▶ Required work
Return, word for word, the lines running from the one that contains "Parfémy s lékořicí" to the final line of the listing below.

▶ Input

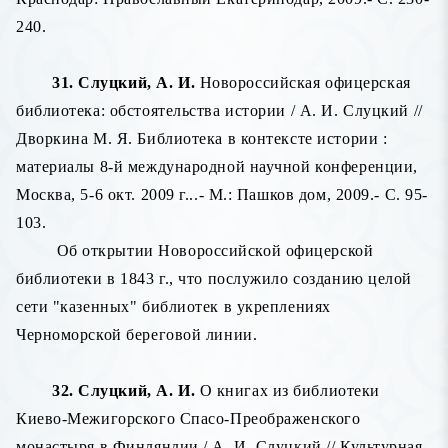
240.
31. Слуцкий, А. И.
Новороссийская офицерская
библиотека: обстоятельства истории / А. И. Слуцкий //
Дворкина М. Я. Библиотека в контексте истории :
материалы 8-й международной научной конференции,
Москва, 5-6 окт. 2009 г...- М.: Пашков дом, 2009.- С. 95-
103.
Об открытии Новороссийской офицерской
библиотеки в 1843 г., что послужило созданию целой
сети "казенных" библиотек в укреплениях
Черноморской береговой линии.
32. Слуцкий, А. И.
О книгах из библиотеки
Киево-Межигорского Спасо-Преображенского
монастыря в Финляндии / А. И. Слуцкий // Культурная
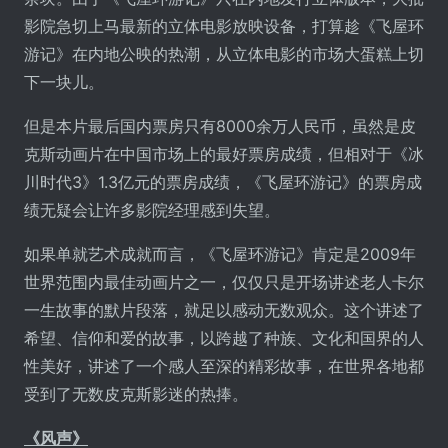
影院急切上马最新的立体电影放映设备，打算趁《飞屋环
游记》在内地公映的热潮，从立体电影的市场大蛋糕上切
下一块儿。
但是本片最后国内票房只有8000余万人民币，虽然是皮
克斯动画片在中国市场上的最好票房成绩，但相对于《冰
川时代3》1.3亿元的票房成绩，《飞屋环游记》的票房成
绩无疑会让许多影院经理感到失望。
如果单就艺术成就而言，《飞屋环游记》肯定是2009年
世界范围内最佳动画片之一，仅仅只是开场讲述老人卡尔
一生故事的默片段落，就足以感动无数观众。这个讲述了
希望、信仰和爱的故事，以跨越了种族、文化和国界的人
性美好，讲述了一个感人至深的精彩故事，在世界各地都
受到了无数皮克斯影迷的热捧。
《风声》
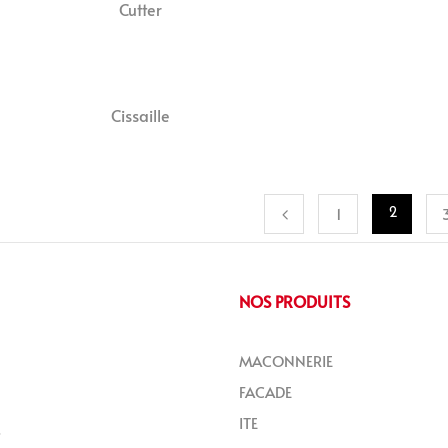
Cutter
Cissaille
1
2
NOS PRODUITS
MACONNERIE
FACADE
ITE
S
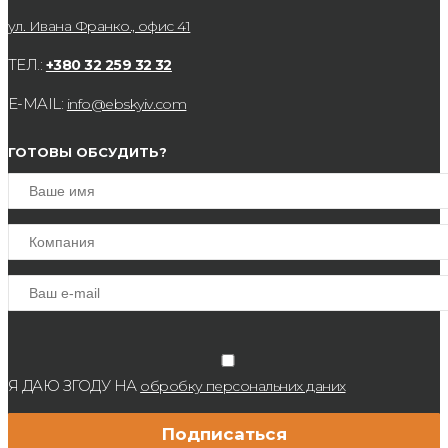
ул. Ивана Франко., офис 41
ТЕЛ.:
+380 32 259 32 32
E-MAIL:
info@ebskyiv.com
ГОТОВЫ ОБСУДИТЬ?
Я ДАЮ ЗГОДУ НА
обробку персональних даних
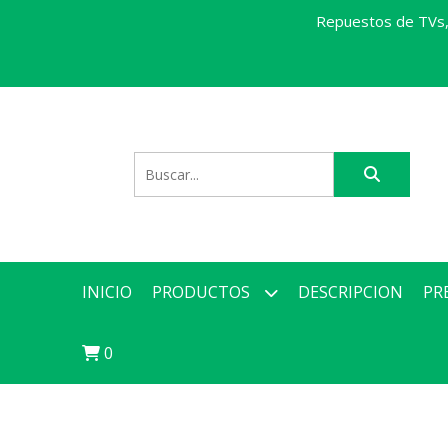
Repuestos de TVs, 
INICIO
PRODUCTOS
DESCRIPCION
PR
0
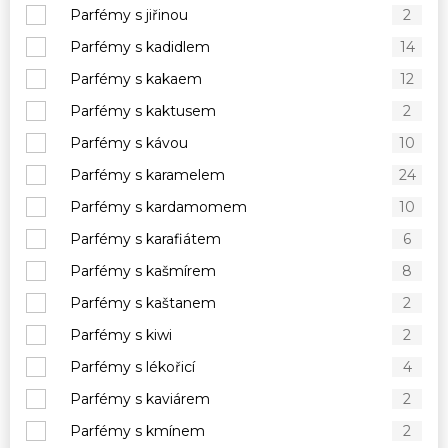
Parfémy s jiřinou
2
Parfémy s kadidlem
14
Parfémy s kakaem
12
Parfémy s kaktusem
2
Parfémy s kávou
10
Parfémy s karamelem
24
Parfémy s kardamomem
10
Parfémy s karafiátem
6
Parfémy s kašmírem
8
Parfémy s kaštanem
2
Parfémy s kiwi
2
Parfémy s lékořicí
4
Parfémy s kaviárem
2
Parfémy s kmínem
2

▶ Solution for this problem
Parfémy s lékořicí
4
Parfémy s kaviárem
2
Parfémy s kmínem
2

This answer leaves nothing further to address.